- [Records excerpted from a collection]:
◆ ◆ ◆ ◆ ◆

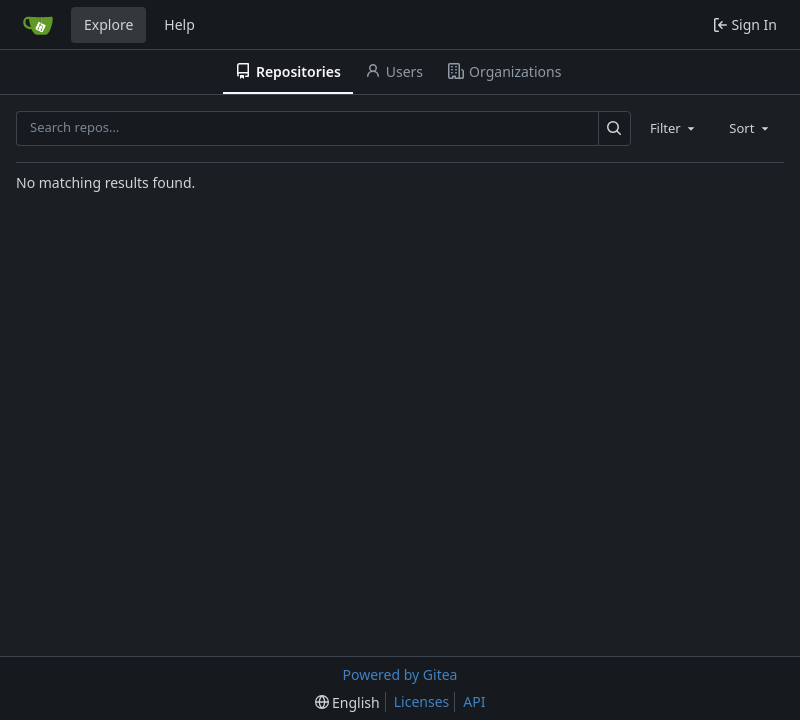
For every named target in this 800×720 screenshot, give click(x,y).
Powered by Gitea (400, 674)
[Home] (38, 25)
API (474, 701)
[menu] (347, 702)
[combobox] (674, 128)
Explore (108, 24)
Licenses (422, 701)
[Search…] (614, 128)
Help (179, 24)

◆ ◆ ◆ ◆ ◆

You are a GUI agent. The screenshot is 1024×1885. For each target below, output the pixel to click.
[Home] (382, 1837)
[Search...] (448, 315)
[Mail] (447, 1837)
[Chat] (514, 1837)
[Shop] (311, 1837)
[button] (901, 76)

◆ ◆ ◆ ◆ ◆

- [Exercise details]:
Locate and copy each line in the data above that includes the word "click".

- [Output below]:
For every named target in this 800×720 screenshot, give click(x,y).
You are a GUI agent. The screenshot is 1024×1885. For each target below, output the pixel to click.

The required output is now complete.